Shirin Ebadi, a lawyer in Iran, won the Nobel Peace Prize in 2003 for her efforts on behalf of human rights and for democracy, which she continues today. She also is author of the book Iran Awakening: A Memoir of Revolution and Hope.
1941: Iranian Shah Mohammed Reza Pahlavi comes to power; he replaces his father, who was forced into exile.
1951: Mohammed Mossadegh, considered something of a rival to the shah, is elected prime minister. He nationalizes the oil industry in defiance of Great Britain and, ultimately, the United States.
1953: President Eisenhower approves a CIA-assisted coup that overthrows Mossadegh. The shah regains power and establishes close ties to the United States.
1968: Iran signs the Nuclear Non-Proliferation Treaty.
1979: Ayatollah Ruhollah Khomeini ousts the shah and creates the Islamic Republic of Iran. On Nov. 4, Iranian students take 52 Americans at the U.S. Embassy hostage.

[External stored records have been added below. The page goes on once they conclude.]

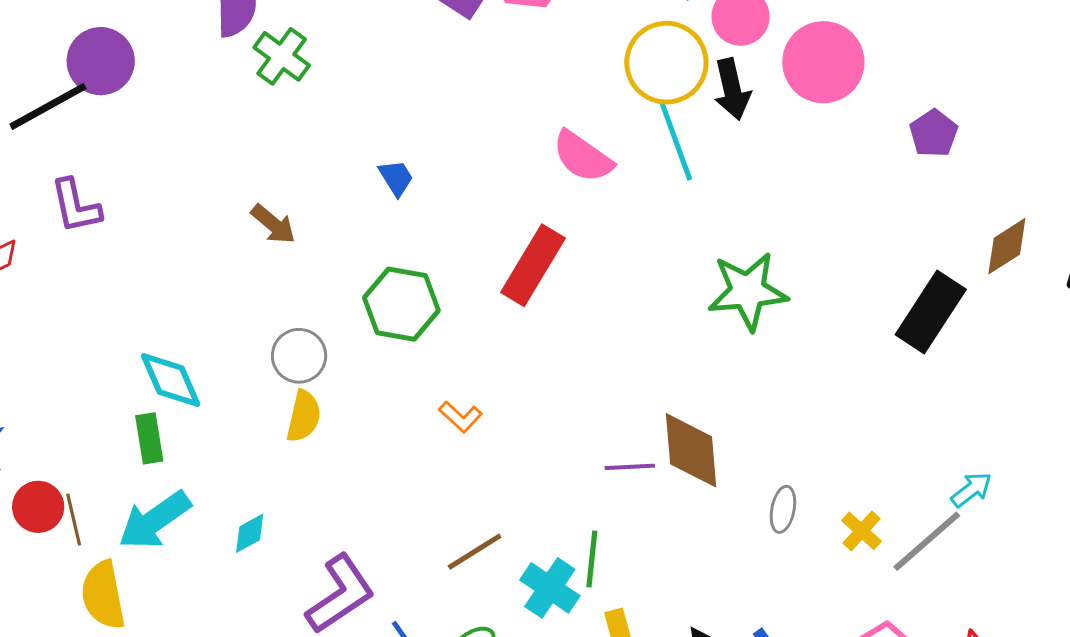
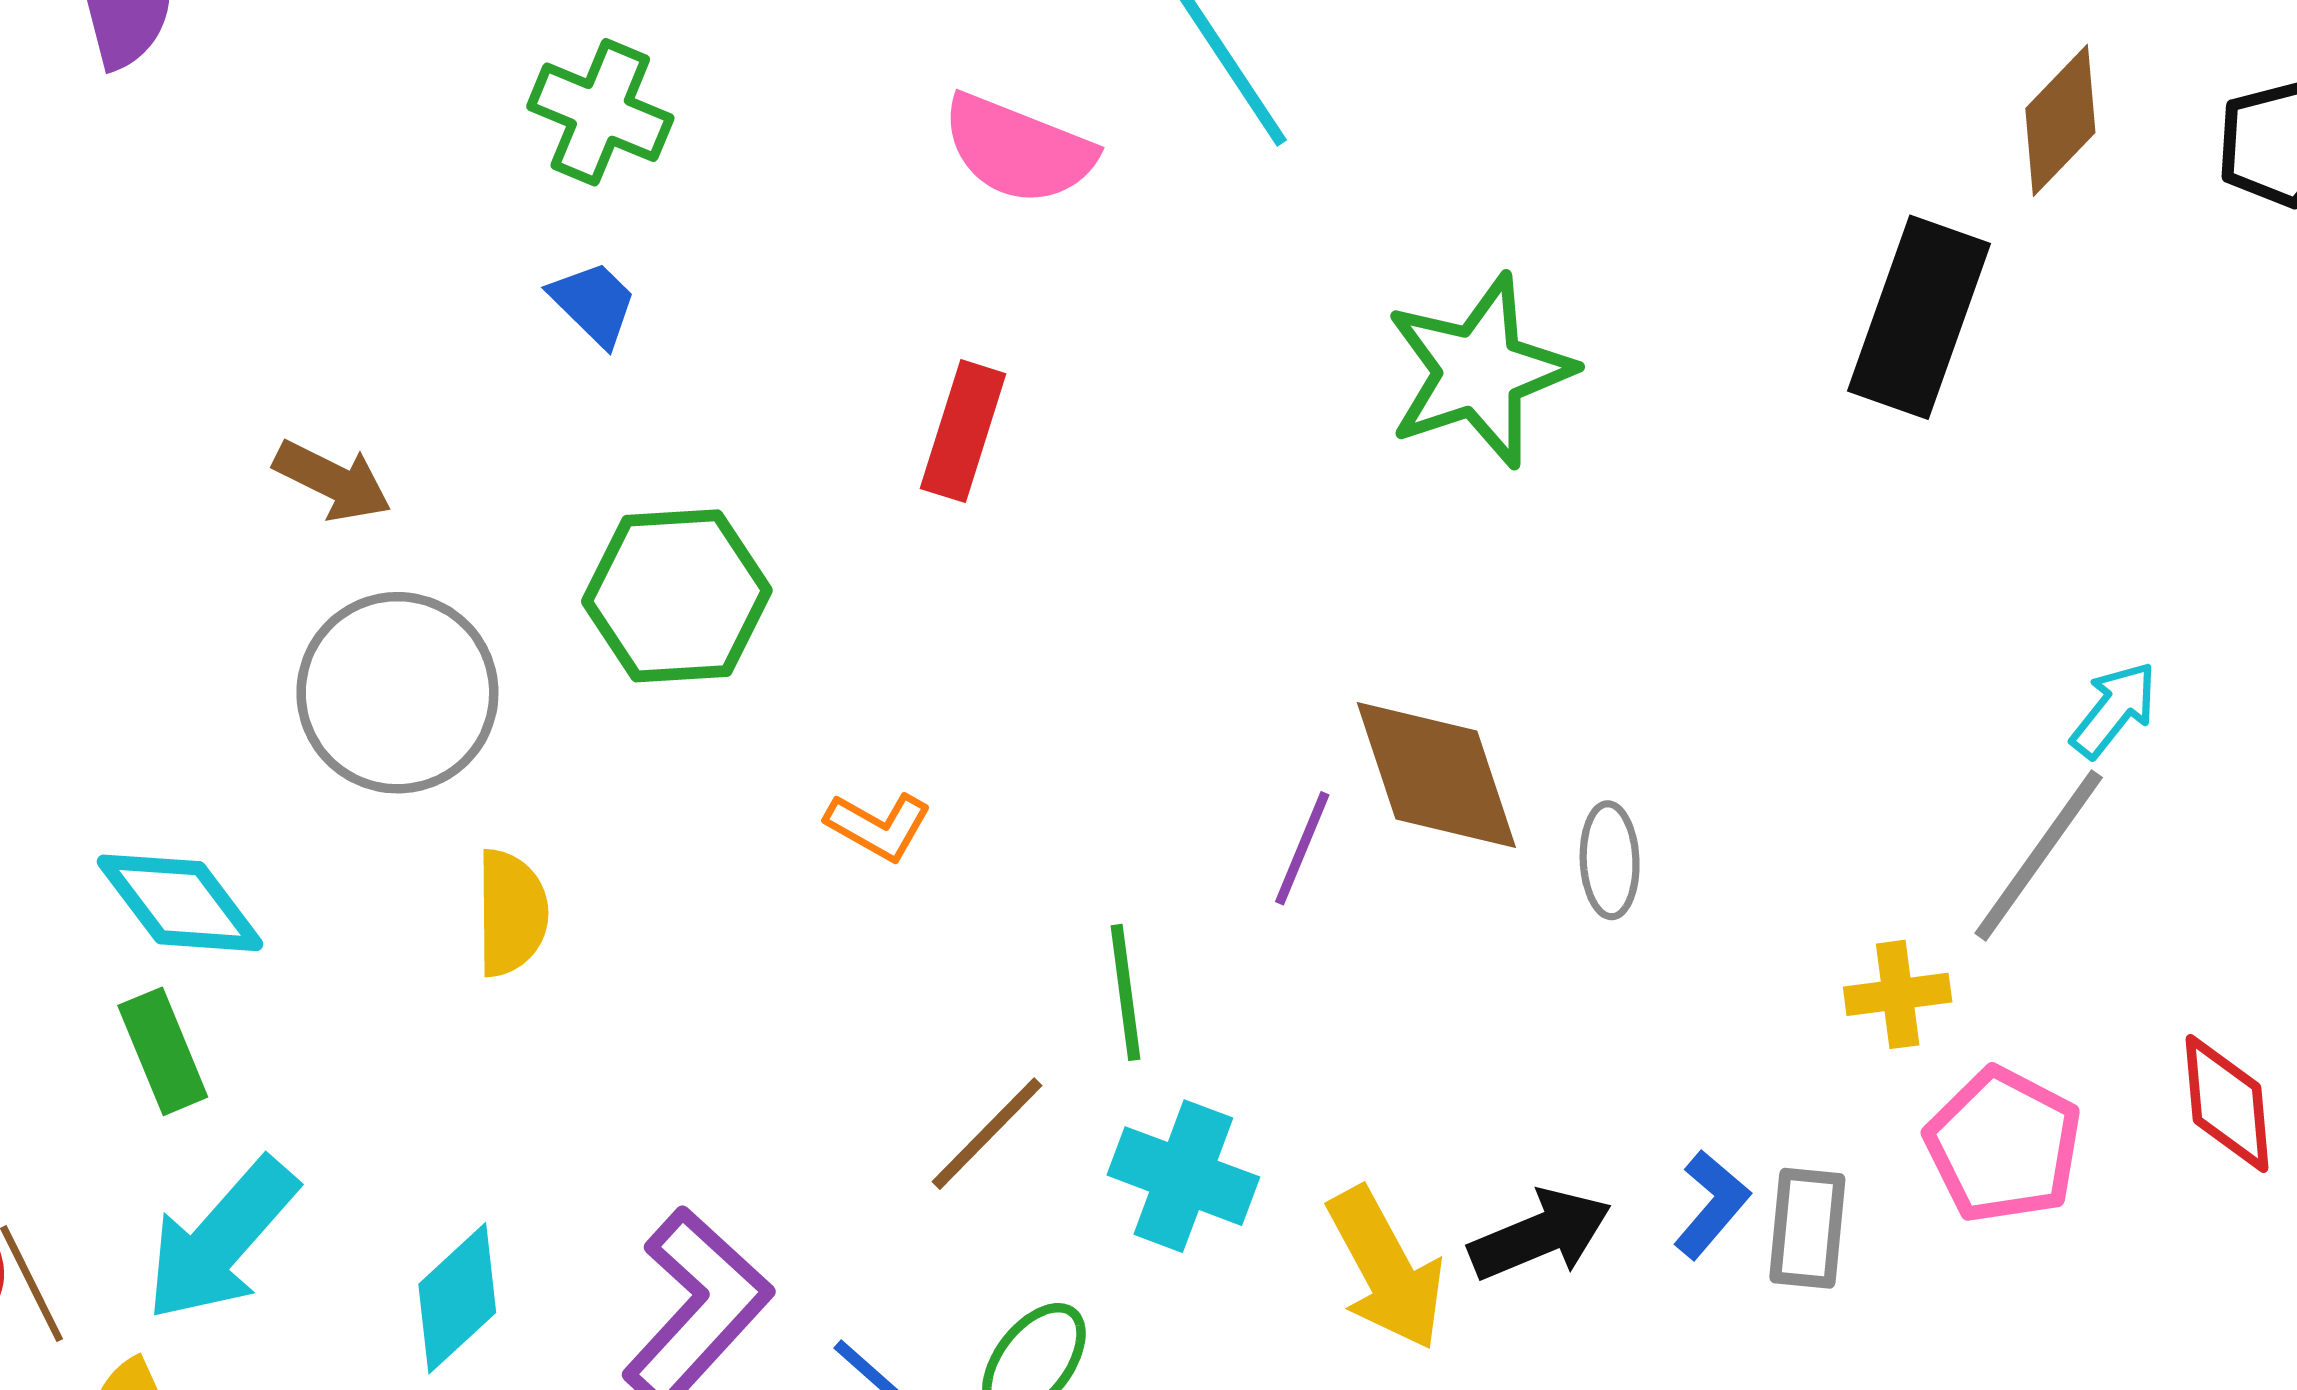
green cross: (282, 56) -> (600, 112), moved
red rectangle: (533, 265) -> (963, 431), size x0.7
gray circle: (299, 356) -> (397, 693), moved, size x1.5
purple line: (630, 467) -> (1302, 848), turned -51
gray ellipse: (783, 509) -> (1610, 860), moved
yellow cross: (862, 531) -> (1898, 994), moved, turned -36
cyan diamond: (250, 533) -> (457, 1298), moved, size x1.4
green line: (592, 559) -> (1125, 992), moved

1980: A U.S. commando raid intended to free the hostages ends in failure; eight U.S. servicemen are killed in the helicopter crash. The shah dies of cancer in Egypt.
1981: Iran releases the hostages after 444 days and shortly after Ronald Reagan is inaugurated as president.
1984: The U.S. State Department designates Iran a state sponsor of terrorism.
1989: Ayatollah Khomeini dies.
1997: Pro-reform cleric Mohammed Khatami wins presidential elections by promising to ease social restrictions and improve ties with the United States.
2001: Khatami is re-elected.
2002: President Bush describes Iran, Iraq and North Korea as "the axis of evil" in his State of the Union speech.
2004: Secretary of State Colin Powell issues a warning about Iran's growing nuclear program and urges international sanctions.
2005: Hard-liner Mahmoud Ahmadinejad is elected president.
April 2006: Iran announces it has successfully enriched uranium.
June 6: The United Nations Security Council, with Germany, offers Iran a package of incentives to suspend uranium enrichment or face possible sanctions.
July 31: The Security Council passes a resolution calling for Iran to suspend uranium enrichment by Aug. 31 or face the threat of international economic and diplomatic sanctions.
Aug. 31: Iran ignores the Security Council deadline to freeze enrichment.